WHAT THE EXERCISE ASKS
Among the entries below, extract exactly the lines that run from the one with "Společně s našimi partnery zpracováváme úd" through the one with "Kommunefindes der flere", both ends included.

STORED DATA

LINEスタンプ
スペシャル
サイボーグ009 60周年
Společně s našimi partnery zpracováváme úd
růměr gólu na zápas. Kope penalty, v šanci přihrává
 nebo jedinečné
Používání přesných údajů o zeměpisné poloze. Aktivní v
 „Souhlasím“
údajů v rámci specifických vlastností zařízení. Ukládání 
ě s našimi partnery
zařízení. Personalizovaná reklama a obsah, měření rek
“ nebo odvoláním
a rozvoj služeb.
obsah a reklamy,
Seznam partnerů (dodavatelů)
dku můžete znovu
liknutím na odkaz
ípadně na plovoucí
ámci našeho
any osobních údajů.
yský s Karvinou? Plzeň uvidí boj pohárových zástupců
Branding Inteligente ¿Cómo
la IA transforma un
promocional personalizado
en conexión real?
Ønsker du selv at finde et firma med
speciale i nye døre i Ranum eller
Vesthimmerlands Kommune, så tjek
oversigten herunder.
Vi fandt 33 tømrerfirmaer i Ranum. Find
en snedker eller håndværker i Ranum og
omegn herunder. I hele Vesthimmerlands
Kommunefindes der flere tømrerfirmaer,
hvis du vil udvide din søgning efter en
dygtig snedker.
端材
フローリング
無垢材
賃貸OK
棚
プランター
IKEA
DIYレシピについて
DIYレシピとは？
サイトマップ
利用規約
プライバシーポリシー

* * *

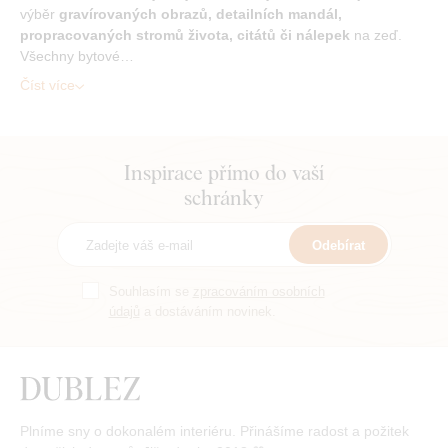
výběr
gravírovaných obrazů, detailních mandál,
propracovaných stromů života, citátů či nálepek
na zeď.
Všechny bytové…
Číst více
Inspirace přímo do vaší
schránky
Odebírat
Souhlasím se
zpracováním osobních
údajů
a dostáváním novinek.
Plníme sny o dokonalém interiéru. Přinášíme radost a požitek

EXERCISE RESPONSE
Společně s našimi partnery zpracováváme úd
růměr gólu na zápas. Kope penalty, v šanci přihrává
 nebo jedinečné
Používání přesných údajů o zeměpisné poloze. Aktivní v
 „Souhlasím“
údajů v rámci specifických vlastností zařízení. Ukládání 
ě s našimi partnery
zařízení. Personalizovaná reklama a obsah, měření rek
“ nebo odvoláním
a rozvoj služeb.
obsah a reklamy,
Seznam partnerů (dodavatelů)
dku můžete znovu
liknutím na odkaz
ípadně na plovoucí
ámci našeho
any osobních údajů.
yský s Karvinou? Plzeň uvidí boj pohárových zástupců
Branding Inteligente ¿Cómo
la IA transforma un
promocional personalizado
en conexión real?
Ønsker du selv at finde et firma med
speciale i nye døre i Ranum eller
Vesthimmerlands Kommune, så tjek
oversigten herunder.
Vi fandt 33 tømrerfirmaer i Ranum. Find
en snedker eller håndværker i Ranum og
omegn herunder. I hele Vesthimmerlands
Kommunefindes der flere tømrerfirmaer,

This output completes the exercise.